Access to ports only open on localhost

I’m looking at using Tailscale to replace a badly homebrewed SSH port forwarding service and I’m a little inexperienced in lower level networking. I have a Microsoft SQL Server running on a remote machine that isn’t opening its port to external access. With my SSH port forwarding service it works well enough to forward the port to a jump server where it can be accessed remotely but just simply installing Tailscale (no ACL) seemed to require me to switch it to external access and add a Windows firewall record to allow incoming traffic.

What am I missing (software, config etc…) to avoid changing the SQL server config but still access it as if I was remoting into the machine.
Note:
I can access the SQL Server locally with their management tool.
I can access the SQL Server remotely by forwarding the local port the server is listening on.
I want to avoid needing to change the configuration of anything existing but obviously if I’m installing Tailsacle then I could install something else at the same time if needed.

I think you’re going to need something other than just tailscale - that won’t redirect local only ports like SSH will.
If you already have a link in, or willing to install another tool to do it, then I’d suggest it’s a better solution just to open SQL server directly. You don’t have to open it to anything other than the Tailscale network - restrict to either the network interface or network range in the windows firewall or SQL server configuration and it won’t talk to anything else.

Adding another different layer is not really going to be any better than the SSH port forwarding you’ve got now, either in complexity or security.

My suggestions (in order):

  1. if you don’t want to change the SQL setting, personally I’d say think again. By forwarding the local port, you’re opening it up anyway, just in a less conventional and supportable way.
  2. If you can’t change the SQL settings for another reason, the SSH solution is probably as good as anything else you’d end up with. I can’t think of anything better off the top of my head.
  3. I’d only look for something else if the extra machine (jump server) is a problem. I’m afraid I don’t know of anything myself - most of my servers are Linux and SSH is the obvious answer there. When I do use windows, I find powershell is very good these days - a quick search found this but I’ve not read it past the first couple of lines. It seems to be a windows equivalent of SSH port forwarding though.
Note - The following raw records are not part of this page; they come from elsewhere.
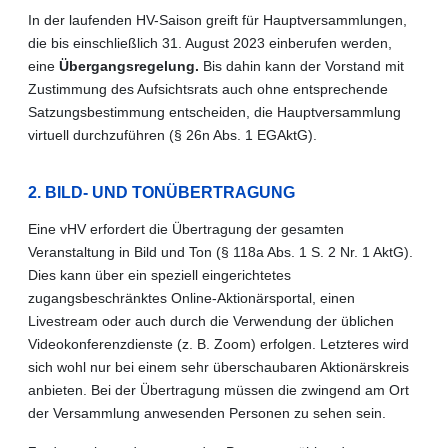
In der laufenden HV-Saison greift für Hauptversammlungen,
die bis einschließlich 31. August 2023 einberufen werden,
eine
Übergangsregelung.
Bis dahin kann der Vorstand mit
Zustimmung des Aufsichtsrats auch ohne entsprechende
Satzungsbestimmung entscheiden, die Hauptversammlung
virtuell durchzuführen (§ 26n Abs. 1 EGAktG).
2. BILD- UND TONÜBERTRAGUNG
Eine vHV erfordert die Übertragung der gesamten
Veranstaltung in Bild und Ton (§ 118a Abs. 1 S. 2 Nr. 1 AktG).
Dies kann über ein speziell eingerichtetes
zugangsbeschränktes Online-Aktionärsportal, einen
Livestream oder auch durch die Verwendung der üblichen
Videokonferenzdienste (z. B. Zoom) erfolgen. Letzteres wird
sich wohl nur bei einem sehr überschaubaren Aktionärskreis
anbieten. Bei der Übertragung müssen die zwingend am Ort
der Versammlung anwesenden Personen zu sehen sein.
Thanks for the detailed response. I think you are right that the best solution is to simply ask the DB owners to configure the server to allow TCP connections via the Tailscale network interface. The existing homebrew solution can be a bit flakey in terms of reliable connectivity and lacks automatic certificate rotation so Tailscale has some distinct benefits.

I tinkered with Windows local port proxying but while it looked like I could pair up the ports, the DB still wouldn’t allow a connection via the Tailscale network interface. I think its more a limitation of the DB server than the configuration though. But shows that applying the KISS principle is probably the best even if it requires a more skilled person to do the initial configuration.